Lowering Affine Loops to LLVM

Hey all,

I am trying to lower the following affine to LLVM

// affine.mlir :-

module attributes {tf.versions = {bad_consumers = , min_consumer = 0 : i32, producer = 1459 : i32}} {
func.func @__inference_conv2d_34(%arg0: memref<1x224x224x3xf32> {tf._user_specified_name = “input”}, %arg1: memref<5x5x3x3xf32> {tf._user_specified_name = “filters”}, %arg2: memref<1x112x112x3xf32>) attributes {tf.entry_function = {control_outputs = “”, inputs = “input,filters”, outputs = “identity_RetVal”}} {
%cst = arith.constant 0.000000e+00 : f32
%0 = bufferization.to_tensor %arg0 : memref<1x224x224x3xf32>
%alloc = memref.alloc() {alignment = 64 : i64} : memref<1x112x112x3xf32>
affine.for %arg3 = 0 to 1 {
affine.for %arg4 = 0 to 112 {
affine.for %arg5 = 0 to 112 {
affine.for %arg6 = 0 to 3 {
affine.store %cst, %alloc[%arg3, %arg4, %arg5, %arg6] : memref<1x112x112x3xf32>
}
}
}
}
%padded = tensor.pad %0 low[0, 1, 1, 0] high[0, 2, 2, 0] {
^bb0(%arg3: index, %arg4: index, %arg5: index, %arg6: index):
tensor.yield %cst : f32
} : tensor<1x224x224x3xf32> to tensor<1x227x227x3xf32>
%1 = bufferization.to_memref %padded : memref<1x227x227x3xf32>
%alloc_0 = memref.alloc() {alignment = 64 : i64} : memref<1x112x112x3xf32>
memref.copy %alloc, %alloc_0 : memref<1x112x112x3xf32> to memref<1x112x112x3xf32>
affine.for %arg3 = 0 to 1 {
affine.for %arg4 = 0 to 112 {
affine.for %arg5 = 0 to 112 {
affine.for %arg6 = 0 to 3 {
affine.for %arg7 = 0 to 5 {
affine.for %arg8 = 0 to 5 {
affine.for %arg9 = 0 to 3 {
%2 = affine.load %1[%arg3, %arg4 * 2 + %arg7, %arg5 * 2 + %arg8, %arg9] : memref<1x227x227x3xf32>
%3 = affine.load %arg1[%arg7, %arg8, %arg9, %arg6] : memref<5x5x3x3xf32>
%4 = affine.load %alloc_0[%arg3, %arg4, %arg5, %arg6] : memref<1x112x112x3xf32>
%5 = arith.mulf %2, %3 : f32
%6 = arith.addf %4, %5 : f32
affine.store %6, %alloc_0[%arg3, %arg4, %arg5, %arg6] : memref<1x112x112x3xf32>
}
}
}
}
}
}
}
memref.copy %alloc_0, %arg2 : memref<1x112x112x3xf32> to memref<1x112x112x3xf32>
return
}
}

using

mlir-opt affine.mlir --lower-affine --convert-scf-to-cf --finalize-memref-to-llvm --convert-cf-to-llvm --convert-func-to-llvm --convert-arith-to-llvm --reconcile-unrealized-casts

But I am getting the error

affine.mlir:2:36: note: see current operation: %12 = “builtin.unrealized_conversion_cast”(%11) : (!llvm.struct<(ptr, ptr, i64, array<4 x i64>, array<4 x i64>)>) → memref<1x224x224x3xf32>

After some debugging, I think the issue is with bufferization.to_tensor operation.
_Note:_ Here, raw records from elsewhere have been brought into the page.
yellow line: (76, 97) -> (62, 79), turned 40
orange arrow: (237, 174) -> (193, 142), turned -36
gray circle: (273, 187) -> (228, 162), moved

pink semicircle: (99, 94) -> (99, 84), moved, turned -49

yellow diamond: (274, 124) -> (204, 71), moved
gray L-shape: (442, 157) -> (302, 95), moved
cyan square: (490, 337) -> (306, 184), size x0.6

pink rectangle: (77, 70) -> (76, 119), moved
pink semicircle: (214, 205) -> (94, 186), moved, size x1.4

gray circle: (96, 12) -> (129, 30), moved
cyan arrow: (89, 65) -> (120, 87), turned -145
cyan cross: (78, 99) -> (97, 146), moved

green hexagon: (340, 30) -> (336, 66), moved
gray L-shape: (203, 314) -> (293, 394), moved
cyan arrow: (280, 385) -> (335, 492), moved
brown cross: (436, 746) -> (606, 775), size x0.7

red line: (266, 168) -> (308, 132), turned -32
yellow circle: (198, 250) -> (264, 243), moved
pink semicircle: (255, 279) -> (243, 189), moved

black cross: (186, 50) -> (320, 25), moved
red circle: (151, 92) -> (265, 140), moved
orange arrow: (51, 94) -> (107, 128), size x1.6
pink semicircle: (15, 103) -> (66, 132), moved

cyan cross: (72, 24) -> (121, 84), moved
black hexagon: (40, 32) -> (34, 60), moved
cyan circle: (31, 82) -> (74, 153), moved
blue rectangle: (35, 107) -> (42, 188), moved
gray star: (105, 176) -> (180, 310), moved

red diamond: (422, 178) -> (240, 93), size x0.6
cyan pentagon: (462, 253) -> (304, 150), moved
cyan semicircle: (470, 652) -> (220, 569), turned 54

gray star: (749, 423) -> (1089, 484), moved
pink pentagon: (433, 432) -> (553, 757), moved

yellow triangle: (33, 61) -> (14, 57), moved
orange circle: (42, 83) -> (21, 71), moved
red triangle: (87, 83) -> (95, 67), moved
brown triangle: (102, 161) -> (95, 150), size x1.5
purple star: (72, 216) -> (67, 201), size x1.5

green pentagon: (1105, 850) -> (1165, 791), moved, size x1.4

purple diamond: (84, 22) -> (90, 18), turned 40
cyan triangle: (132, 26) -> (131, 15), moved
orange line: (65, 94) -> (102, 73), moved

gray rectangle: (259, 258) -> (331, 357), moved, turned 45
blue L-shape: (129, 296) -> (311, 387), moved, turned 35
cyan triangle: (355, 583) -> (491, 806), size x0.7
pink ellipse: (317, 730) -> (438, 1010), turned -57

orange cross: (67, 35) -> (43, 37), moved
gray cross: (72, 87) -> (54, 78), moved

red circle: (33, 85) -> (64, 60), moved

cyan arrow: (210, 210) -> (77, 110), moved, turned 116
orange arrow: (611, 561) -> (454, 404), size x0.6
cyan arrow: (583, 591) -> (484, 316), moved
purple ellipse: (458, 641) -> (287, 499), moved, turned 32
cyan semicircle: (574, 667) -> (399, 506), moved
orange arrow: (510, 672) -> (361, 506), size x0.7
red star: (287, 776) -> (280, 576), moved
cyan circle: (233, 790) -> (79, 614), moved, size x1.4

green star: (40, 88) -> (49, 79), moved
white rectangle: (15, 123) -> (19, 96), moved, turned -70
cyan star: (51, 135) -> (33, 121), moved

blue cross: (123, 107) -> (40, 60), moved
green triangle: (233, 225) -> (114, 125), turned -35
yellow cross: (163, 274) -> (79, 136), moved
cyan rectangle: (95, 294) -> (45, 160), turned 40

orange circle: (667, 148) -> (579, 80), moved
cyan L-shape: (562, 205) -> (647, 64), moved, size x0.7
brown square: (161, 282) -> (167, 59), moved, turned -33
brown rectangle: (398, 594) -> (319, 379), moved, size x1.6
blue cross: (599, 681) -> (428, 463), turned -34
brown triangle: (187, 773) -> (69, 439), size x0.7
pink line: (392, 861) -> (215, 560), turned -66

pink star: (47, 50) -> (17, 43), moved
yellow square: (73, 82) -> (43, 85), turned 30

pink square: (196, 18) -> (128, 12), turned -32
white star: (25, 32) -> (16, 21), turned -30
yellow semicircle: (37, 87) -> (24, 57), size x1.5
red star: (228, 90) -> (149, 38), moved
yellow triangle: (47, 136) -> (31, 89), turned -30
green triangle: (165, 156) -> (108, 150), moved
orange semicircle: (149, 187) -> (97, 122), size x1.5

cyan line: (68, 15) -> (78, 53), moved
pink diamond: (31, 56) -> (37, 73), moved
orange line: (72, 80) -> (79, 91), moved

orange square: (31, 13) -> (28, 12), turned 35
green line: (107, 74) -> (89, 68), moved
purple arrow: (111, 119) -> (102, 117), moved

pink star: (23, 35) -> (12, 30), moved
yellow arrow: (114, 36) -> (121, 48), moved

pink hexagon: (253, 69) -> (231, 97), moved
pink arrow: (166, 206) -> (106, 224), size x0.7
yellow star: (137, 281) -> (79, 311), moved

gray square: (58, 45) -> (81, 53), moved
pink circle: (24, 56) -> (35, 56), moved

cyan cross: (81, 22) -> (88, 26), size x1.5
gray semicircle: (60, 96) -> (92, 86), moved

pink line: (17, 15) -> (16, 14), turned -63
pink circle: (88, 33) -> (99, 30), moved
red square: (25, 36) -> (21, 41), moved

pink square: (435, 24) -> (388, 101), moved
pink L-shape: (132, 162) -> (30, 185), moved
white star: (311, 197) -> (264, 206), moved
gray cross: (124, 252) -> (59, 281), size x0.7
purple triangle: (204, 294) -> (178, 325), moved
But from [MLIR] lower bufferization.to_memref to LLVM - #2 by matthias-springer the bufferization.to_tensor need restrict attribute which is not generated when it got lowered. So how do I deal with this? I am trying to lower it to LLVM IR at the end.

Thank you.

Your input IR is mixed tensor/memref IR. Can you write the IR in tensor-only or memref-only? It will be easier to deal with. If you start with tensor IR, the -one-shot-bufferize pass can turn it into memref IR. (But it won’t be able to handle certain mixed tensor/memref IR such as bufferization.to_tensor without the restrict keyword.)

I am not writing the IR manually. I am making use of tf-opt on tensorflow function (using some bufferization passes) to generate it.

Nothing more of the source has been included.